# [Task]
Below are records; copy every line in them that holds the word "shown".

Source data
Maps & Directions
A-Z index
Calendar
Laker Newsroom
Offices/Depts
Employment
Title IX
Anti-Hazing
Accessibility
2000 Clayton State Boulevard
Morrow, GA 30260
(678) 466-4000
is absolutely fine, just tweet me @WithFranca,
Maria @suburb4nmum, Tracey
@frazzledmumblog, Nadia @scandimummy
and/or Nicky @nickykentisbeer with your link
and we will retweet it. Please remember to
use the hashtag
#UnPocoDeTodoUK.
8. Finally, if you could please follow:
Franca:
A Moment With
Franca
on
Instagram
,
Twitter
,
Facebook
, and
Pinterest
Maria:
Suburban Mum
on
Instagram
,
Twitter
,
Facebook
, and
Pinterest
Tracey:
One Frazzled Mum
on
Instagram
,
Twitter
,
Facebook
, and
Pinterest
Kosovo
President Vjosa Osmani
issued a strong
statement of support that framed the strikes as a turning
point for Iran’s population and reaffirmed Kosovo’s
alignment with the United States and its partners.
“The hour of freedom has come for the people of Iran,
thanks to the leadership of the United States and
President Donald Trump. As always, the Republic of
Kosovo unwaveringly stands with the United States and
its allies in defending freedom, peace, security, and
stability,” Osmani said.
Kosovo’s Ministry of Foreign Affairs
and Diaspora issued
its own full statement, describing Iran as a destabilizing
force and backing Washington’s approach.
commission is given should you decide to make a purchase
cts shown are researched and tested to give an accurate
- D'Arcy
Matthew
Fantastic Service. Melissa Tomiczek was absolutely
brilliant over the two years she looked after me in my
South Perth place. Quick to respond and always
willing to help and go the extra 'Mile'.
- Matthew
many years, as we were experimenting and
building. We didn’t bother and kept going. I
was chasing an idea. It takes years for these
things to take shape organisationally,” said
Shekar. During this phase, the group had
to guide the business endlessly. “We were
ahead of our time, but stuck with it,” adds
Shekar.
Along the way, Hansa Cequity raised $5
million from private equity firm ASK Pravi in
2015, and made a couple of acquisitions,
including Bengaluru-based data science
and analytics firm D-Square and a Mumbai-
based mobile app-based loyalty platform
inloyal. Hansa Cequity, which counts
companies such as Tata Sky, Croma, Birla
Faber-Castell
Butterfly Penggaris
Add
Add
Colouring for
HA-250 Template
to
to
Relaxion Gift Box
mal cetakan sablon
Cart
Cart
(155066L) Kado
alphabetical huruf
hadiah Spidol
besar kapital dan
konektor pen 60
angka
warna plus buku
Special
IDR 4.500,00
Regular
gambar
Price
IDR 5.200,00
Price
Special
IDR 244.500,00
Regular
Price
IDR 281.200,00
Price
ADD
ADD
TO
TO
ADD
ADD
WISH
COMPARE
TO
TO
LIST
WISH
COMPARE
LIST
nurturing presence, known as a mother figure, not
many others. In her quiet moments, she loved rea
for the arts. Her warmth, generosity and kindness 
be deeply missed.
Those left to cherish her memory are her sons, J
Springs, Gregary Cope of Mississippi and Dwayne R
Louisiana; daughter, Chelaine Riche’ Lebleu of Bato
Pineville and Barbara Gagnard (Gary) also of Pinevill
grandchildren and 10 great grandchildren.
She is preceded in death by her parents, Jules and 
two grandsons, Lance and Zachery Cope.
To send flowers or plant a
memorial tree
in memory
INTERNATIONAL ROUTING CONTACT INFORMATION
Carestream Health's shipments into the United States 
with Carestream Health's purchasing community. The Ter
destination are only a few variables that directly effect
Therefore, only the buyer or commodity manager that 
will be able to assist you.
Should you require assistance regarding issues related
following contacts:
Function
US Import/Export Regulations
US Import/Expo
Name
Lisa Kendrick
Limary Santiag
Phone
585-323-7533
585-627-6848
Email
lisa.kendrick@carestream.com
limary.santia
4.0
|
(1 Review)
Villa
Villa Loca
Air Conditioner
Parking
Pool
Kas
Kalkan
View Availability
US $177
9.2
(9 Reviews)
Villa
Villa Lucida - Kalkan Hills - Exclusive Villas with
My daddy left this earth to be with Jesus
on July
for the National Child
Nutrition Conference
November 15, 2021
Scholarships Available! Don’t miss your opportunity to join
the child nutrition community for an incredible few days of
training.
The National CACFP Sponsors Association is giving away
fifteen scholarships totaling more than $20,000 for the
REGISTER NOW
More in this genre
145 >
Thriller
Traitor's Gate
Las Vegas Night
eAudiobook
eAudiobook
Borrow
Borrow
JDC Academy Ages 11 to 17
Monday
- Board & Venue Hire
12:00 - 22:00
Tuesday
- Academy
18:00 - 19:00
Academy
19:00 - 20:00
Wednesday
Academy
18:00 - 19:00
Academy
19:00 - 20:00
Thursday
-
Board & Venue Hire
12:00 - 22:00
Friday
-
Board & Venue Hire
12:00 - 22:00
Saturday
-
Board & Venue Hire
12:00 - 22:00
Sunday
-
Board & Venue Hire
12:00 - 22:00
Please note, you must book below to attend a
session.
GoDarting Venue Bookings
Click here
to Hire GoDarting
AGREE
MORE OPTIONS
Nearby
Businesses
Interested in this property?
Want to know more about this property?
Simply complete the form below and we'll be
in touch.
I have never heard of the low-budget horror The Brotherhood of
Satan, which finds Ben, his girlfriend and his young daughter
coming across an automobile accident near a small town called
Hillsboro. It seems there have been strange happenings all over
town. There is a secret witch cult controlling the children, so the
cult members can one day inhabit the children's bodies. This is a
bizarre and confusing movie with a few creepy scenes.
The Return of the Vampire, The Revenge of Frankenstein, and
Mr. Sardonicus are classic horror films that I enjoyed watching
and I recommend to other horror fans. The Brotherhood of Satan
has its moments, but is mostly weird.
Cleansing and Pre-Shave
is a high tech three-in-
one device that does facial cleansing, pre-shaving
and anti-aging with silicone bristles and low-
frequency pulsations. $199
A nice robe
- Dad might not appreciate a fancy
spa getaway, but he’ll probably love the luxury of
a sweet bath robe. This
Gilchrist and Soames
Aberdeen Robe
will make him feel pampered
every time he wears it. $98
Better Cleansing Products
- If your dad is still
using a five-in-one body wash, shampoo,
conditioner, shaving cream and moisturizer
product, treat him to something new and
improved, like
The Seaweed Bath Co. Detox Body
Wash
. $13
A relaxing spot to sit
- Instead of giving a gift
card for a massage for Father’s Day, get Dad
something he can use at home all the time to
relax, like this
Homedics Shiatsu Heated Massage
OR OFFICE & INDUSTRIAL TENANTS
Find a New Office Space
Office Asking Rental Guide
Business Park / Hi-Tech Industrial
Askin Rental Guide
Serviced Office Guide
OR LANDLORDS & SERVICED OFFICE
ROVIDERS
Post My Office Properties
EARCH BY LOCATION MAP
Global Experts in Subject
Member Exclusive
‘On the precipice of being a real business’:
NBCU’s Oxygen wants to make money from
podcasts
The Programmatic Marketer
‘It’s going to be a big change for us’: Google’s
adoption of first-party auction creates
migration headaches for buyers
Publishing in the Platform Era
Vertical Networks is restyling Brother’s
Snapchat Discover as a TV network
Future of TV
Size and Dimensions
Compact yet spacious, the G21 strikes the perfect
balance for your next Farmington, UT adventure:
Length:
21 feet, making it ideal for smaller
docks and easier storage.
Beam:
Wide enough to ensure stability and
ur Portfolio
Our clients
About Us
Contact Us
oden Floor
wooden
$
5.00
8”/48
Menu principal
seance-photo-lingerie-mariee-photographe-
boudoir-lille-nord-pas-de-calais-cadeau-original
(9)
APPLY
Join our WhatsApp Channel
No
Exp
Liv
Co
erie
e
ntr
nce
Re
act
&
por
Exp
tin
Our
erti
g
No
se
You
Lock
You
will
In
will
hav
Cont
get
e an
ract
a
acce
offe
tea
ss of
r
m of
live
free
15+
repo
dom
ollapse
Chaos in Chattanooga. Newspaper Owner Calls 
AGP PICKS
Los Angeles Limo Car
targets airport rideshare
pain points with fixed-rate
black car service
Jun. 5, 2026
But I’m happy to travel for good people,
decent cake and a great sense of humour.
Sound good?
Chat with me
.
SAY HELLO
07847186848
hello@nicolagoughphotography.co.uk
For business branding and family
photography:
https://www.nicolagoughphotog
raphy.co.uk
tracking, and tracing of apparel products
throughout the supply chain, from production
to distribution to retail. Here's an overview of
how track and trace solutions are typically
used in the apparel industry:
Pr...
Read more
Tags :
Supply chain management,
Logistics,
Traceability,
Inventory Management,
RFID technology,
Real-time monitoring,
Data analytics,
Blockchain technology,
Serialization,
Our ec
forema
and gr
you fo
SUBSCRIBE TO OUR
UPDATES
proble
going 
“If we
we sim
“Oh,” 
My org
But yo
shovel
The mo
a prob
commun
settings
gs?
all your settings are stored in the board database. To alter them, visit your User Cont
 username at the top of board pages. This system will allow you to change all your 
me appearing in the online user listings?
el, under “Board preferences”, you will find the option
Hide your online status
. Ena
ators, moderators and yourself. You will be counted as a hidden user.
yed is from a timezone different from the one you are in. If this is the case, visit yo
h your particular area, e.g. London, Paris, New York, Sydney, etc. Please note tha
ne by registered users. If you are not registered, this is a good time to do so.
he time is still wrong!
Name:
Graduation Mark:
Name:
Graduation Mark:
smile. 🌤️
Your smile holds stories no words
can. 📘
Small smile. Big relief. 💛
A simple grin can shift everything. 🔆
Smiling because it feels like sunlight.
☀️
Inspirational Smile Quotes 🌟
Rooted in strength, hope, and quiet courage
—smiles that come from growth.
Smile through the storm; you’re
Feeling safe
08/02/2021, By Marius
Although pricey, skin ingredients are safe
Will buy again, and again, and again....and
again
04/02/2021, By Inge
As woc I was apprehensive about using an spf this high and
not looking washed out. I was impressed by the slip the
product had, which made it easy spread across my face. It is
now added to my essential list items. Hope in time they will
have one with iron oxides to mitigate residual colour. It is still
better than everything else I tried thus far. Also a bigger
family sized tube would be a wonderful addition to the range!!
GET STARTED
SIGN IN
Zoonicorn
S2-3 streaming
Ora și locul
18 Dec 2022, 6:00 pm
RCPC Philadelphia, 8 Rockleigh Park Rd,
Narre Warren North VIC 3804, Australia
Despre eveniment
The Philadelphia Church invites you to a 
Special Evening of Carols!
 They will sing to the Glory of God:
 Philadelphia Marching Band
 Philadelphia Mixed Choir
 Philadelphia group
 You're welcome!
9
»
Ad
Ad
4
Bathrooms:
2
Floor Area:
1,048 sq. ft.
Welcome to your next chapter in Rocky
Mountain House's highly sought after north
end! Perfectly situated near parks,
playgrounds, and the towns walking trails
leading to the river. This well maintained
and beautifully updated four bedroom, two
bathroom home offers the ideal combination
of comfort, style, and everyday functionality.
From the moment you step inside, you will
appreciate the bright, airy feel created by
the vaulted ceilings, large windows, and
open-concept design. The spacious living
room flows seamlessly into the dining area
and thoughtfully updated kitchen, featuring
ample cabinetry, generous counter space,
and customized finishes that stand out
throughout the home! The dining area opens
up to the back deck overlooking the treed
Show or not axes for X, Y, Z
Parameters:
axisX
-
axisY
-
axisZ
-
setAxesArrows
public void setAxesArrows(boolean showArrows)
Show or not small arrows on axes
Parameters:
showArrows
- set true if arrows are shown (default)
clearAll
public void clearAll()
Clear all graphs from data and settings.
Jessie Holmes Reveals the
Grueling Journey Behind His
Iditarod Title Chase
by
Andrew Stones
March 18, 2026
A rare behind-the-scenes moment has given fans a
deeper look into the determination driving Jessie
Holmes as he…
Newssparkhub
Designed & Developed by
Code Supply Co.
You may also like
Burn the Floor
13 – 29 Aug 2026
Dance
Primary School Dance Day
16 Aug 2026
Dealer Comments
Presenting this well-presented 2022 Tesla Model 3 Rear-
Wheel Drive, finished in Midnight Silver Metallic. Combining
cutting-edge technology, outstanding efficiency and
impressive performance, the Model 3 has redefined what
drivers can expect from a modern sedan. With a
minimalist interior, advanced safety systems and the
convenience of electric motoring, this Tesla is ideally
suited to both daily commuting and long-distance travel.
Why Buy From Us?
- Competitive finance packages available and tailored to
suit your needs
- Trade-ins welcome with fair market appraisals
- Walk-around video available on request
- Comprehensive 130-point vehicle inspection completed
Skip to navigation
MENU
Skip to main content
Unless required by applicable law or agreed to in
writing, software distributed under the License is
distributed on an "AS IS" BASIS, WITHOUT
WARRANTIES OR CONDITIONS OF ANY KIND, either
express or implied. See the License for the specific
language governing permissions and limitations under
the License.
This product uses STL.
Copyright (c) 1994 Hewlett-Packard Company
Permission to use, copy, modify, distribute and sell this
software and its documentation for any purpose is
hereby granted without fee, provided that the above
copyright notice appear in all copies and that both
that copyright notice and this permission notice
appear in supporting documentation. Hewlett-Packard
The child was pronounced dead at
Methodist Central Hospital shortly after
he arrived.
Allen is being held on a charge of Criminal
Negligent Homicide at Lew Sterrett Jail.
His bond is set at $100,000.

# [Response]
cts shown are researched and tested to give an accurate
- set true if arrows are shown (default)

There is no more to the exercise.